"Life begins at the end of your comfort zone."

~Neale Donald Walsch~

Monday, 6 April 2015

Do video games make you violent?

Just this week one of my students presented a talk about video game violence. For some reason it has been mulling around in my head all week. I am a parent like millions of others in the world and I am trying to guide my kids through this scary crazy world like anyone else. Sometimes I feel like I'm the only one who won't let me them play 'those' games and it's not that I don't want my kids to fit in, it's that I strongly feel that these games are not giving benefit to my children in their childhood and as I love them dearly I wouldn't want to expose them to violence unnecessarily. However I shouldn't base my views on a hunch. I think I need to do a little research.

There has been some research to suggest that there are some real benefits for kids when they play video games. You only have to listen to Daphne Bavelier's TED talk on how the brain can be retrained by video games. Randy Dotinga from CBS also supports the idea that there can be some benefits from playing video games.  It can assist with concentration, problems solving, attention to name a few. However I just can't ignore the fact that there are alternate views to this topic. A Singaporean study found that children who play video games for long periods are more aggressive. There has been strong evidence to suggest that many of the school shootings in the USA are linked to students who have been bullied and isolated and have played violent video games before they committed the crime. It seems that there is a desensitization to these games and students blur the physical world to the make believe world of the game. 

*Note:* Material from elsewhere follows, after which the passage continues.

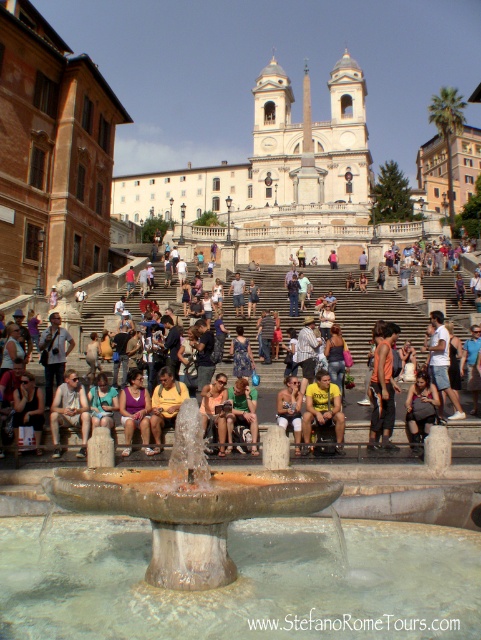 Between orange fabric shirt at center and purple fabric dress at lower center, which one is positioned lower?

purple fabric dress at lower center is below.

The width and height of the screenshot is (481, 640). What do you see at coordinates (382, 388) in the screenshot? I see `orange fabric shirt at center` at bounding box center [382, 388].

Locate an element on the screen. orange fabric shirt at center is located at coordinates (382, 388).

Consider the image. Can you confirm if stone fountain at center is smaller than orange fabric shirt at center?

There was great discussion in the class about what age should kids play these games. Two students who had children aged 7 and 5 let their kids play Grand Theft Auto 5 and Call of Duty. Their main stipulation was that they could play Grand Theft Auto with their dad but they weren't allowed to go into the strip club. I was a bit taken aback as I know these games have adult ratings. However these parents said that their kids know it's just a game. I argued differently and we agreed to disagree but it's was very obvious to me that in the class there were very different views about who can play the games, at what age and whether or not there are aspects of the game that are socially deplorable or just seen in the realm of 'pretend'. 

I found these two articles quite helpful and insightful.  


  • Mark Dapin states that video games can help boys understand manhood. Lydiard also
    Image @ Negative Effects of Video games
    states that "I know if I play a war game, I can't go shooting people on the street," says Lydiard, "because, first of all, I'm not a soldier. If I'm playing a soldier in a game, it's not like I'm going to go down to Kmart and buy an M-16 - which I can't - put on an undetectable outfit, hide up in the bushes and then ambush a bunch of pedestrians. It's ridiculous to think a normal person would think that's something they should do after playing a game."
  • Tim Biggs goes as far as saying that Video game violence and the over sexualisation of women can lead to domestic violence. 
Both these writer's present a view I am familiar with and adhere to however I know that perhaps my conservative views are not always shared by those around me. I suppose all things need to be done in moderation and playing video games 12 hours a day is not moderation. Kids need to play video games because it is a normal part of their own generational culture and can provide an outlet for fun and play but for now I want to steer my kids away from violent video games to ones where there is more creativity involved.